The empire has extraordinary reserves of hard and soft power for persisting in its interventionism. The US has the wherewithal and will to stay a face-saving course in Iraq. There is a deficit of combat troops for large conventional ground operations and a strategic incoherence in the face of irregular warfare against insurgent, guerrilla and terrorist forces. But the deficit of soldiers will be remedied. Private contractors will raise armed and civilian mercenaries, preferably at cut-rate wages from third world dependencies.
Again, the point is not whether ordinary American citizens will thrive under such a system. For the most part, they will not. But their prosperity and security do not figure into the imperial power equations. They are irrelevant. (Although that's not to say that unruly temper in the herd must not be allayed from time to time, occasionally by genuine reforms that head off popular discontent, or, very often, by promises, feints, fine rhetoric and symbolic gestures evoking hope for change.)
And the sad fact is, once a nation gets a taste for empire, many of its people become emotionally invested in it (not to mention financially invested). As Arno puts it:
This American empire has significant family resemblances with past empires in its grab for critical natural resources, mass markets and strategic outposts. Americans know they have a considerable stake in the persistence of their imperium. Some social strata benefit more from its spoils than others. Still, it is profitable socially, culturally and psychologically, especially for its intelligentsia, liberal professions and media.

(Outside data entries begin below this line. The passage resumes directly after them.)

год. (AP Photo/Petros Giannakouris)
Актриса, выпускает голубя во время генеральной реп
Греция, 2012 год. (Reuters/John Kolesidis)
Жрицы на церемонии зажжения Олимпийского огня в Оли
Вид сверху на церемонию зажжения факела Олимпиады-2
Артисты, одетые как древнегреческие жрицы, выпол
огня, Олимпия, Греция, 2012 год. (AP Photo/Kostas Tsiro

The murder-for-bonuses scheme carried out by many American-trained and American-funded units in Colombia is just one more bitter fruit of the imperial tree. It was spawned by both the "War on Terror" and its twin in corruption, militarism, lawlessness and vast, needless suffering, the "War on Drugs," launched almost 40 years ago, and still going strong -- albeit without the slightest discernible effect on the level of drug use. As I noted in a column in the Moscow Times -- back in December 2001:
After all, as [the Bush Administration] tells us, the "war on terrorism" is just like "the war on drugs" – that is to say, a never-ending fount of profitable corruption for the ruthless, the murderous and the well-connected.

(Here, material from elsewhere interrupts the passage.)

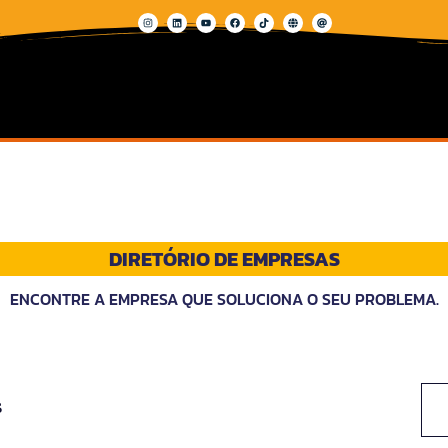
DIRETÓRIO DE EMPRESAS
ENCONTRE A EMPRESA QUE SOLUCIONA O SEU PROBLEMA.
s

Certainly, the "war on drugs" makes little sense otherwise. We all know that if the ingestion of various arbitrarily chosen substances were no longer prosecuted, the level of violence, crime and repression in society would be reduced immeasurably. "Substance abuse" would then become what it is now for drugs like alcohol and nicotine: a matter of personal character and private consequence.

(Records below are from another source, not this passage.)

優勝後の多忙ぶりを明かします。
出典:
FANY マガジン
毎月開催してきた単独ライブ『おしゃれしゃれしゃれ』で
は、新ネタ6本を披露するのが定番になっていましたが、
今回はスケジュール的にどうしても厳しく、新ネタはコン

Crack addicts, for example, could have their nightly pipe in the safety of their own home, for the same price as a six-pack of beer, a carton of cigarettes or the latest Disney video. They wouldn't need to resort to crime to feed an expensive criminalized habit. And their resulting stupefaction would be no more harmful to the public good than that of millions of their fellow citizens sitting slack-jawed in front of the tube.
But decriminalization will never happen. Illegal drugs are simply too profitable for the various powerful criminal elements known as "mafias," "warlords" – and "intelligence agencies." For drug-running is the perfect way to fund your black ops – no budget restraints, no legal niceties, no pesky legislators looking over your shoulder....
Let's connect the dots. Drugs help stoke war. Defense firms sell the weapons of war – to governments, warlords, terrorists, whoever will pay. The investors and owners of defense firms – like, say, the Bush family and the bin Ladens [at that time recent partners in the Carlyle Group] – are directly enriched by war. And so the wars go on.
And they will keep going on, even if the bright sun of "pragmatic progressivism" rises on Inauguration Day 2009. Obama has rightly cited the murder of Colombian union activists as a cause for concern, even bringing it before a national television audience in the last debate. But again, this is a matter of nuance, of technocratic tinkering within the framework of the bipartisan consensus for empire. Obama has also supported the Colombian government in its Bush-style cross-border military incursions to "fight terrorism," and back the expansion of the "Merida Initiative," a Bush-created scheme that would essentially expand "Plan Colombia" -- with the "results" detailed in the New York Times story -- throughout Latin America, as the Council on Hemispheric Affairs reports:
Obama supports the extension of the Merida Initiative to create a more comprehensive regional security bloc within the Western Hemisphere. The Merida Initiative was proposed by President Bush as the keystone of his U.S.-Central America security plan, and is focused on the provision of military and police aid to Mexico (with much smaller amounts to Central American countries) to fight organized crime and drug cartels. It is a complete truism that the military and legal structures in Mexico and Central America have suffered from a history of corruption and human rights abuses, and critics of current U.S. policy argue that increasing military aid to the region only increases the capacity of local authorities to abuse power of an already deeply flawed law enforcement system. The Merida Initiative is in many ways similar to Plan Colombia, which provides military and police aid to fight narcotrafficking and organized crime there...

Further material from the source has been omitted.